What the task requires: Pictures excluded, please retype exactly the lines from the start of the data through the line that contains "und Pfeffer abschmecken", both ends kept, and nothing beyond them.

▬▬▬▬▬▬▬▬▬▬

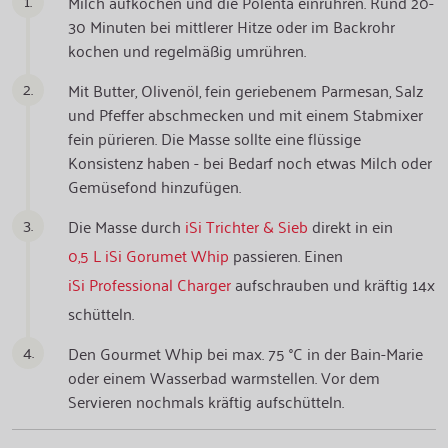
1.
Milch aufkochen und die Polenta einrühren. Rund 20-
30 Minuten bei mittlerer Hitze oder im Backrohr
kochen und regelmäßig umrühren.
2.
Mit Butter, Olivenöl, fein geriebenem Parmesan, Salz
und Pfeffer abschmecken und mit einem Stabmixer
fein pürieren. Die Masse sollte eine flüssige
Konsistenz haben - bei Bedarf noch etwas Milch oder
Gemüsefond hinzufügen.
3.
Die Masse durch
iSi Trichter & Sieb
direkt in ein
0,5 L iSi Gorumet Whip
passieren. Einen
iSi Professional Charger
aufschrauben und kräftig 14x
schütteln.
4.
Den Gourmet Whip bei max. 75 °C in der Bain-Marie
oder einem Wasserbad warmstellen. Vor dem
Servieren nochmals kräftig aufschütteln.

▬▬▬▬▬▬▬▬▬▬

Your solution:
1.
Milch aufkochen und die Polenta einrühren. Rund 20-
30 Minuten bei mittlerer Hitze oder im Backrohr
kochen und regelmäßig umrühren.
2.
Mit Butter, Olivenöl, fein geriebenem Parmesan, Salz
und Pfeffer abschmecken und mit einem Stabmixer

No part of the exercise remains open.